Apoptosis is mainly orchestrated by a family of aspartate-specific cysteine proteases known as caspases. Caspases are generally divided into two categories, the initiator caspases, which include caspase-2, -8, -9, and effector caspases, such as caspase-3, -6, and -7. A pro-apoptotic signal culminates following activation of an initiator caspase, which, in turn, activates effector caspases (Thornberry and Lazebnik, 1998; Shi, 2002). There are two well-characterized signal pathways leading to the activation of caspases: the death receptor pathway and the mitochondrial pathway. In the mitochondrial pathway, the Bcl-2 protein family, whose members may be apoptotic or pro-apoptotic, regulates cell death by controlling mitochondrial membrane permeability during apoptosis. Death signals induce the release of cytochrome c from mitochondria into the cytosol and the assembly of an apoptosome consisting of cytochrome c, adapter protein Apaf-1, and procaspase-9, triggering activation of caspase-9, which activates the effector caspases, such as caspase-3, resulting in cleavage of the broad spectrum of cellular targets and, ultimately, apoptosis (Green and Reed, 1998).
In this study, both Smac/DIABLO and cytochrome c localized consistently in mitochondria throughout the developmental stages of embryos. This result was expected, because apoptosis is not detected during normal development of early preimplantation embryos (Raff et al., 1993; Wei et al., 1996; Hardy, 1997, 1999). In contrast, in fragmented embryos and in embryos in which apoptosis was induced by staurosporine, translocation of Smac/DIABLO and low potential of mitochondrial membrane was observed. The pro-apoptotic drug staurosporine is a broad spectrum inhibitor of protein kinases and is known to induce apoptosis in preimplantation embryos (Warner et al., 1998b). Staurosporine does not require the presence of apoptosis-inducing factor (AIF) to cause cell death (Joza et al., 2001), but requires the presence of either Bax or Bak to induce mitochondrial release of cytochrome c and cell death (Weil et al., 2001).

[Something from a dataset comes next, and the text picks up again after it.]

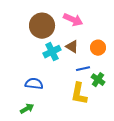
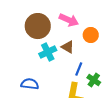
orange circle: (98, 48) -> (91, 35), moved
blue line: (83, 69) -> (79, 69), turned -56

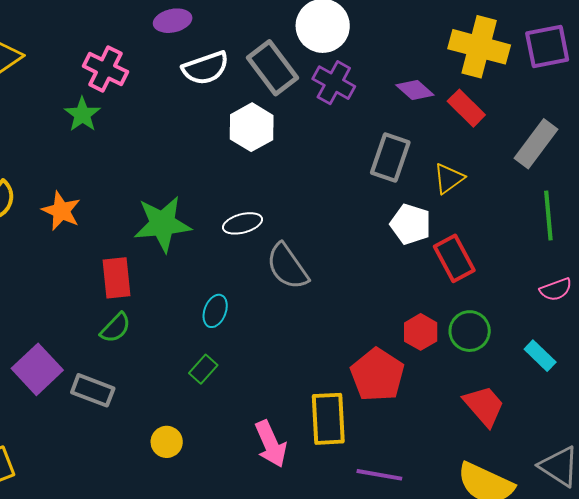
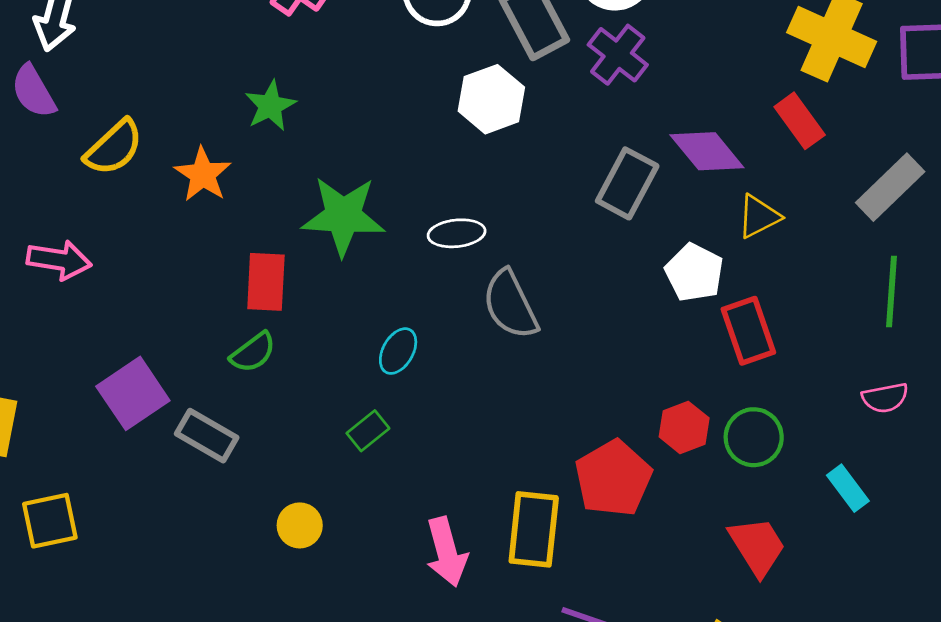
purple diamond: (415, 90) -> (707, 151), moved, size x1.4
green star: (82, 114) -> (270, 106), moved
gray rectangle: (390, 158) -> (627, 183), moved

Like cytochrome c, it has been reported that the Smac/DIABLO is also released into the cytosol in response to some apoptotic stimuli, as was shown previously in different cell types by immunohistochemistry and Western blot analysis (Du et al., 2000; Verhagen et al., 2000; Fu et al., 2003; Kandasamy et al., 2003; Song et al., 2003). We demonstrated that the Smac/DIABLO protein localized in mitochondria of normal embryos and that the protein was released from mitochondria into the cytosol in either fragmented embryos or apoptotic embryos following induction by staurosporine, confirming the previously described results. However, we were unable to confirm the translocation of Smac/DIABLO in apoptotic embryos by Western blot analysis, because of the limited amount of protein available from mouse embryos.

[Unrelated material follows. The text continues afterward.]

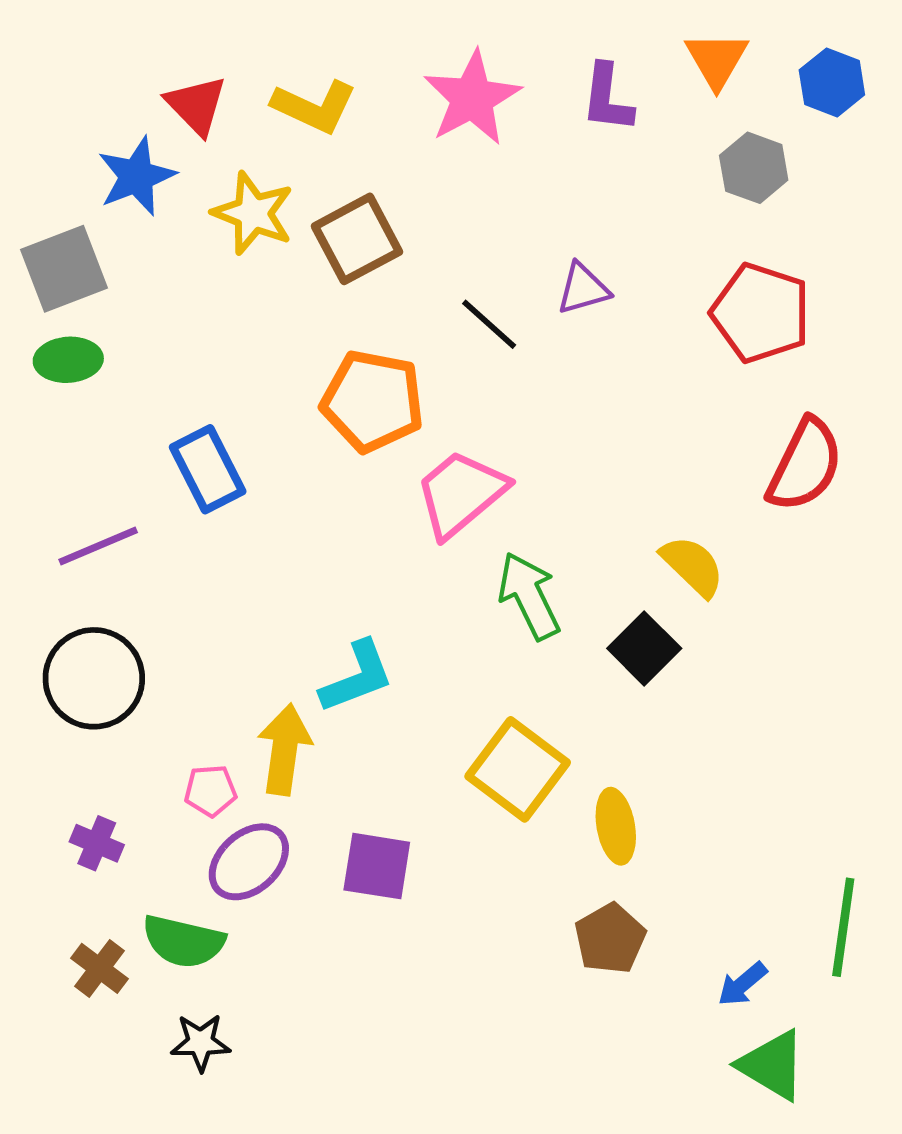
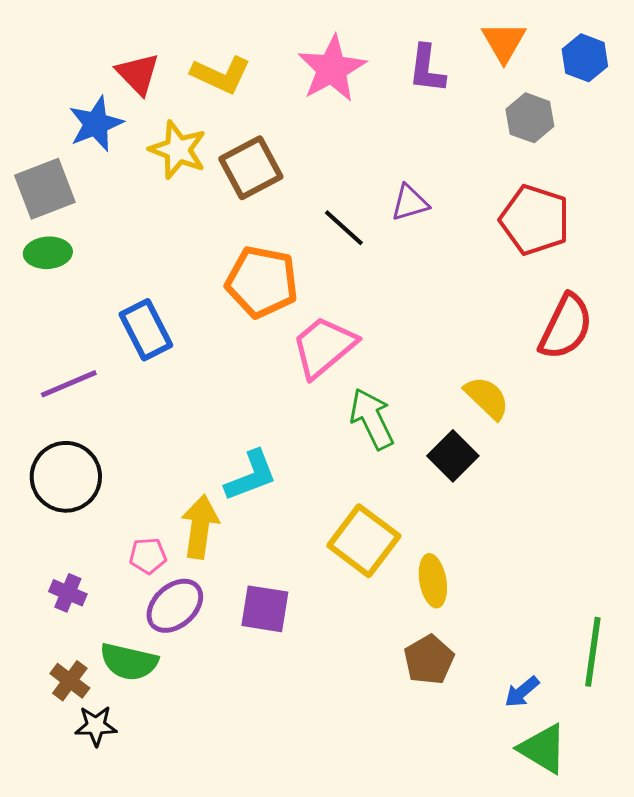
black star: (201, 1042) -> (96, 726), moved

In summary, the Smac/DIABLO is expressed throughout the developmental stages of preimplantation embryos and in oocytes. The Smac/DIABLO was released from mitochondria into the cytosol in fragmented and apoptotic embryos. Recently, we have reported that the IAP family members XIAP, cIAP-1, cIAP-2 and survivin were also expressed during early embryonic development (Kawamura et al., 2003c). IAP family members are essential anti-apoptotic genes expressed in preimplantation embryos, which may protect the embryos from apoptosis by inhibiting an apoptotic pathway involving caspases. Smac/DIABLO promotes caspase activity by binding to IAPs (Verhagen et al., 2000). Our observations indicate that these pro- and anti-apoptotic regulating systems co-exist during early embryonal development. However, further studies are necessary to understand exactly how the Smac/DIABLO is involved in the mechanism of fragmentation and apoptosis in preimplantation embryos.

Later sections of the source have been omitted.